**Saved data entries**
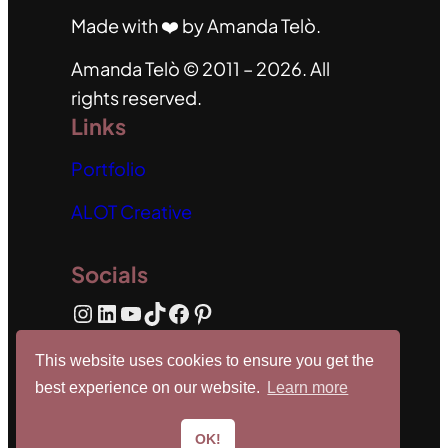
Made with ❤️ by Amanda Telò.
Amanda Telò © 2011 – 2026. All
rights reserved.
Links
Portfolio
ALOT Creative
Socials
Instagram
LinkedIn
Youtube
TikTok
Facebook
Pinterest
This website uses cookies to ensure you get the
Email
best experience on our website.
Learn more
💌contact@amandatelo.com
OK!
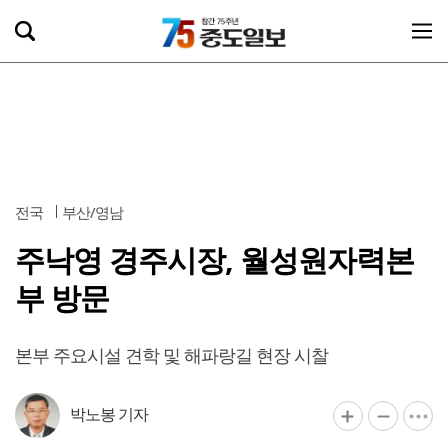
전국
부산/영남
주낙영 경주시장, 월성원자력본
부 방문
본부 주요시설 견학 및 해파랑길 현장 시찰
박노봉 기자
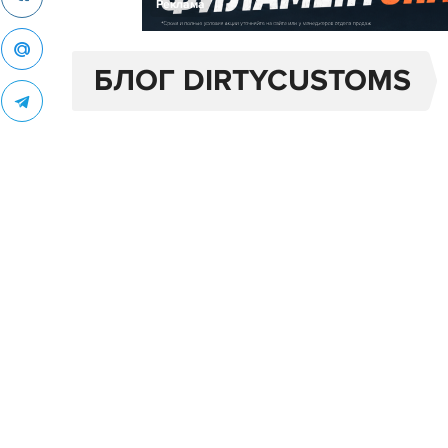
Реклама
БЛОГ DIRTYCUSTOMS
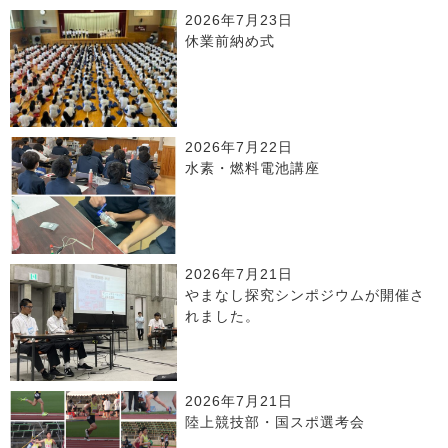
2026年7月23日
休業前納め式
2026年7月22日
水素・燃料電池講座
2026年7月21日
やまなし探究シンポジウムが開催さ
れました。
2026年7月21日
陸上競技部・国スポ選考会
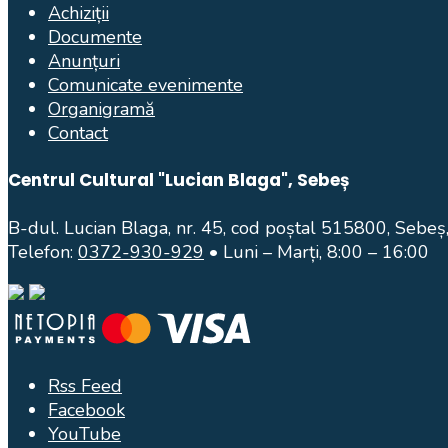
Achiziții
Documente
Anunțuri
Comunicate evenimente
Organigramă
Contact
Centrul Cultural "Lucian Blaga", Sebeș
B-dul. Lucian Blaga, nr. 45, cod poștal 515800, Sebeș,
Telefon:
0372-930-929
• Luni – Marți, 8:00 – 16:00
Rss Feed
Facebook
YouTube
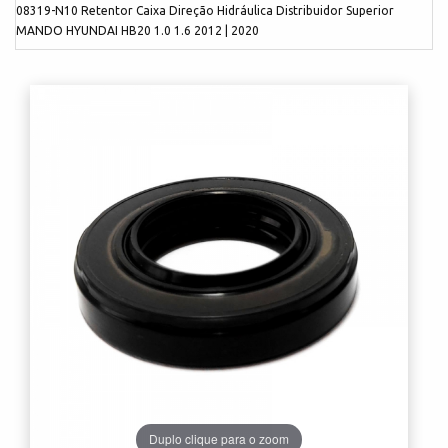
08319-N10 Retentor Caixa Direção Hidráulica Distribuidor Superior
MANDO HYUNDAI HB20 1.0 1.6 2012 | 2020
Duplo clique para o zoom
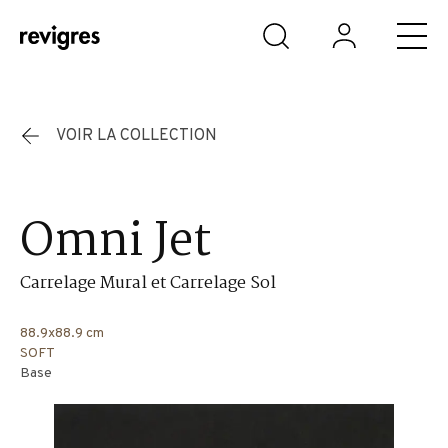
Aller au contenu principal
VOIR LA COLLECTION
Omni Jet
Carrelage Mural et Carrelage Sol
88.9x88.9 cm
SOFT
Base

**Exercise requirements**
Repeat the records above exactly, without pictures.

**Solution to the exercise**
Made with ❤️ by Amanda Telò.
Amanda Telò © 2011 – 2026. All
rights reserved.
Links
Portfolio
ALOT Creative
Socials
Instagram
LinkedIn
Youtube
TikTok
Facebook
Pinterest
This website uses cookies to ensure you get the
Email
best experience on our website.
Learn more
💌contact@amandatelo.com
OK!
전국
부산/영남
주낙영 경주시장, 월성원자력본
부 방문
본부 주요시설 견학 및 해파랑길 현장 시찰
박노봉 기자
Реклама
БЛОГ DIRTYCUSTOMS
2026年7月23日
休業前納め式
2026年7月22日
水素・燃料電池講座
2026年7月21日
やまなし探究シンポジウムが開催さ
れました。
2026年7月21日
陸上競技部・国スポ選考会
Achiziții
Documente
Anunțuri
Comunicate evenimente
Organigramă
Contact
Centrul Cultural "Lucian Blaga", Sebeș
B-dul. Lucian Blaga, nr. 45, cod poștal 515800, Sebeș,
Telefon:
0372-930-929
• Luni – Marți, 8:00 – 16:00
Rss Feed
Facebook
YouTube
08319-N10 Retentor Caixa Direção Hidráulica Distribuidor Superior
MANDO HYUNDAI HB20 1.0 1.6 2012 | 2020
Duplo clique para o zoom
Aller au contenu principal
VOIR LA COLLECTION
Omni Jet
Carrelage Mural et Carrelage Sol
88.9x88.9 cm
SOFT
Base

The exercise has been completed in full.